Caminos escolares, retos urbanos

CARME MIRALLES-GUASCH

Profesora de Geografía Urbana

Se acuerdan de cuando los niños iban a la escuela andando, solos o acompañados de sus mayores? En las ciudades pequeñas, medianas e incluso grandes, a finales de los años sesenta, los niños y las niñas iban a pie al colegio. Los recorridos solían ser cortos, no más de diez minutos, y como eran pocos los que no comían en casa, tenían que realizar ese trayecto cuatro veces al día. En la excelente película danesa En un mundo mejor, de Susanne Bier, último Oscar a la mejor película extranjera, los protagonistas se trasladan a la escuela en bicicleta. Son otras latitudes, otros modos. Sin embargo, parece oportuno preguntarnos, hoy y aquí: ¿cómo van a la escuela los niños españoles?

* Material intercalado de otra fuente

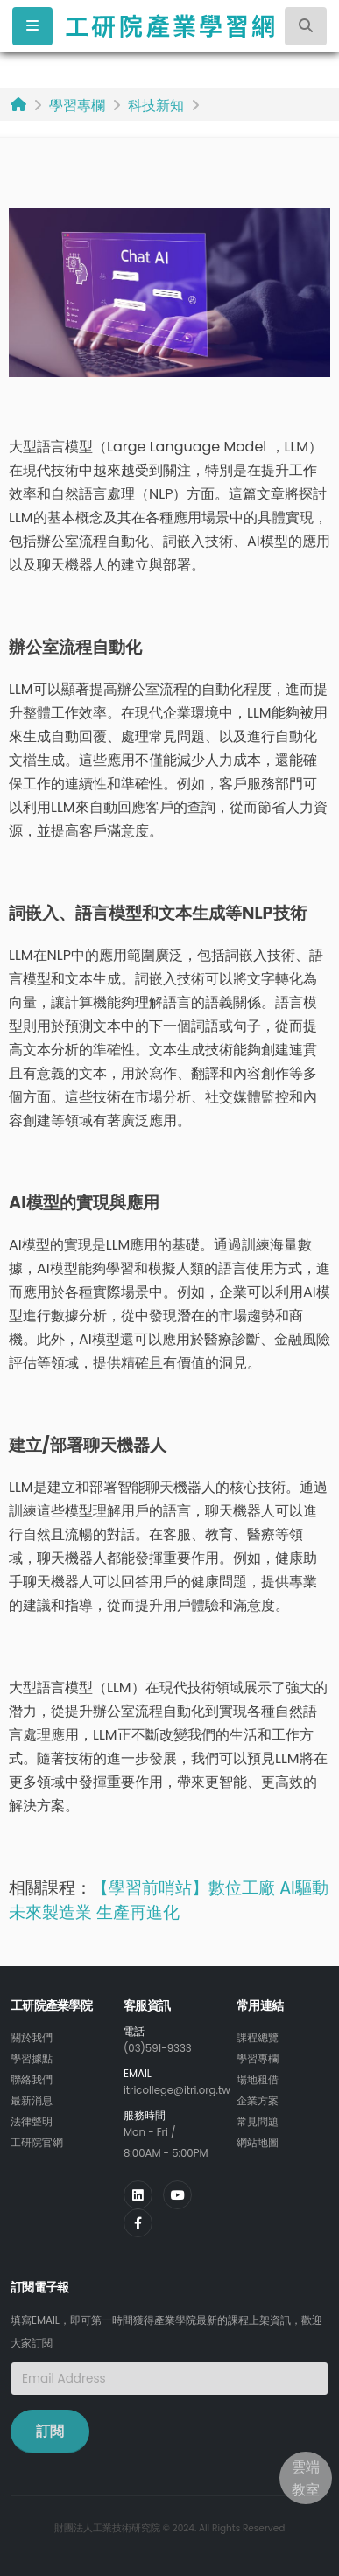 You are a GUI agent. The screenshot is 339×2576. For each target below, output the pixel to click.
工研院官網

Y la oportunidad deriva de lo poco que sabemos de los menores como ciudadanos con derechos y deberes urbanos. Los hábitos adultos suelen generarse en edades tempranas, por lo que es vital que se permita a los ciudadanos más jóvenes aprender a caminar por la ciudad, por su barrio. Un aprendizaje que era habitual hasta hace poco, pero que se ha ido perdiendo en aras de la modernidad. Una de las primeras secuelas es que ciertos grupos de ciudadanos ya no perciben el hecho de caminar como un modo habitual de desplazarse por la ciudad.
De ahí lo importante de la iniciativa que proponen algunos ayuntamientos de promover los caminos escolares, recorridos seguros que, en los barrios, permiten que los niños puedan llegar a la escuela andando solos o en grupo sin el peligro de ser atropellados. Con aceras amplias y señales adecuadas, y con la ayuda de maestros, padres y vecinos. Recorridos seguros entre la casa y la escuela que no sólo proporcionan el placer de caminar, sino también redescubrir que las calles de la ciudad son también para los niños, y que estos tienen que volver a sentirse actores de la ciudad.
Los mayores tenemos que asegurarles este derecho, con microurbanismos y una gestión adecuada del espacio público. Eso es lo que cuenta el magnífico libro de Marta Román ¡Hagan sitio, por favor!: la reintroducción de la infancia en la ciudad. Eso es trabajar para el futuro.